Alongside other aspects of Australia's visa-cancelling legislation, the policy has been widely criticised as discriminatory and in breach of human rights.
It has also been a major source of angst for the New Zealand Government, with more than 2000 New Zealanders being returned via 501 visa cancellations since the policy's 2014 implementation. The ongoing social and criminal impacts of that have been well publicised.
The amendment before the Australian Senate proposes an even harsher status quo. If passed, the threshold for visa-cancellation decisions under the "character test" would be lowered so a person convicted of a crime with a maximum imprisonment sentence of two years or more would be captured. The actual sentence they received or served would not matter.
To paint a picture of its severity, it's been opposed by a raft of human rights and justice advocates, including the UN High Commissioner for Refugees, the Australian Human Rights Commission and the Law Council of Australia. The New Zealand Government also weighed in - making a submission against the original version of the bill at the end of 2018.
The arbitrary and blunt nature of the proposed amendment has been outlined by the Australian Lawyers for Human Rights (ALHR) in its submission.
"There are numerous offences across State and Territory jurisdictions which may be punishable by imprisonment for a term of two years or more, but which ... the criminal law system may not find it appropriate to impose the two-year imprisonment sentence," the ALHR said.
"For example, in Western Australia, the summary penalty for damaging property by graffiti ranges from a community-based order to a two-year term of imprisonment ... This is the type of offence the bill captures through its expansion of powers without any proper consideration of the actual sentence imposed by the criminal law system."

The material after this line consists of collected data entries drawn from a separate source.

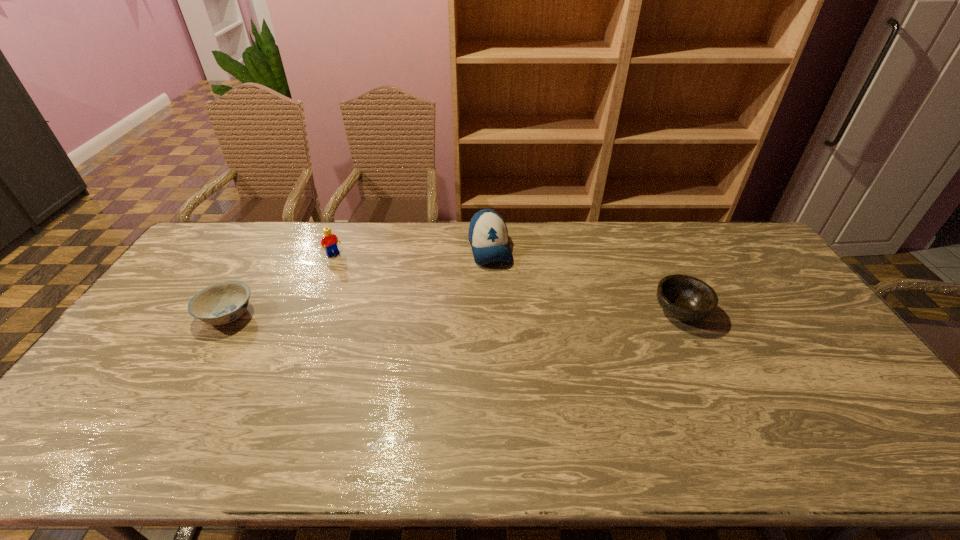 The height and width of the screenshot is (540, 960). What are the coordinates of `vacant space that's between the left bowl and the rightmost object` in the screenshot? It's located at [454, 313].

Find the location of a particular element. free space between the rightmost object and the third object from left to right is located at coordinates (586, 280).

This screenshot has width=960, height=540. I want to click on free space between the rightmost object and the second object from right to left, so click(586, 280).

Identify the location of vacant area that lies between the baseball cap and the leftmost object. (359, 281).

The height and width of the screenshot is (540, 960). Find the location of `empty space that is in between the third object from left to right and the leftmost object`. empty space that is in between the third object from left to right and the leftmost object is located at coordinates (359, 281).

Locate an element on the screen. unoccupied position between the baseball cap and the right bowl is located at coordinates (586, 280).

Find the location of a particular element. Image resolution: width=960 pixels, height=540 pixels. free space between the leftmost object and the right bowl is located at coordinates (454, 313).

I want to click on empty space that is in between the third object from right to left and the right bowl, so click(507, 282).

The width and height of the screenshot is (960, 540). In order to click on free space between the right bowl and the leftmost object in this screenshot , I will do `click(454, 313)`.

The width and height of the screenshot is (960, 540). I want to click on free space that is in between the Lego and the baseball cap, so click(412, 251).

Significantly, while there is division over the bill (it failed to win a majority of votes at its first reading in the Senate), it does have the support of the Scott Morrison government. Indeed, it was his government which reintroduced the bill two years ago after it failed to make headway in 2018.
For New Zealand, which has consistently objected to Australia's deportation policies under Jacinda Ardern, it poses the question of what's next.
This week it emerged a 15-year-old New Zealand boy had been separated from his family and detained in an adult facility after his visa was cancelled in Australia. The boy is now in an MIQ facility in New Zealand.
In 2018, another New Zealand teenager spent four months in an adult immigration detention centre in Melbourne when his visa was revoked. He was released after a successful appeal. The then-17-year-old had lived in Australia since he was 11.
Filipa Payne, co-ordinator of the Iwi n Aus advocacy group, highlights the need for a multi-layered approach from New Zealand if problems with Australia's visa cancellation policies are to be addressed.
"We have a Prime Minister ... who talks about deportation, but never ever talks about detention - what happens in that arbitrary detention and the mental and physical abuse that our people and many other thousands of people from across the globe, who have been subjected to Australian immigration detention are going through," Payne said on Newstalk ZB.
Payne, supported by Community Law Centres o Aotearoa and the New Zealand Human Rights Commission, petitioned the Government last year to take a stand against Australia's severe immigration detention, deportation and citizenship policies at its review before the UN.
The then-Minister of Foreign Affairs, Winston Peters, responded directly to the petition and said New Zealand would "continue to raise these issues directly with the Australian government".
Sue Moroney, chief executive of Community Law, says as a result, there was no questioning from the New Zealand Government about this issue at Australia's UN hearing in January.
"What we've observed is that the bilateral process hasn't worked," Moroney says. "In fact, the Australian government, if anything, has become more oppressive in its approach. That's why we're pressing for the New Zealand Government to do the right thing and raise it as a breach of human rights through the United Nations process."
Payne and Moroney are correct. In the past few months alone, Australia has used publicity around deported New Zealanders to gloat about the privilege of life across the Tasman, and the ease at which that can be cut off.
The New Zealand Government must escalate its own response and use all avenues to oppose policies which leave New Zealanders in such dire circumstances.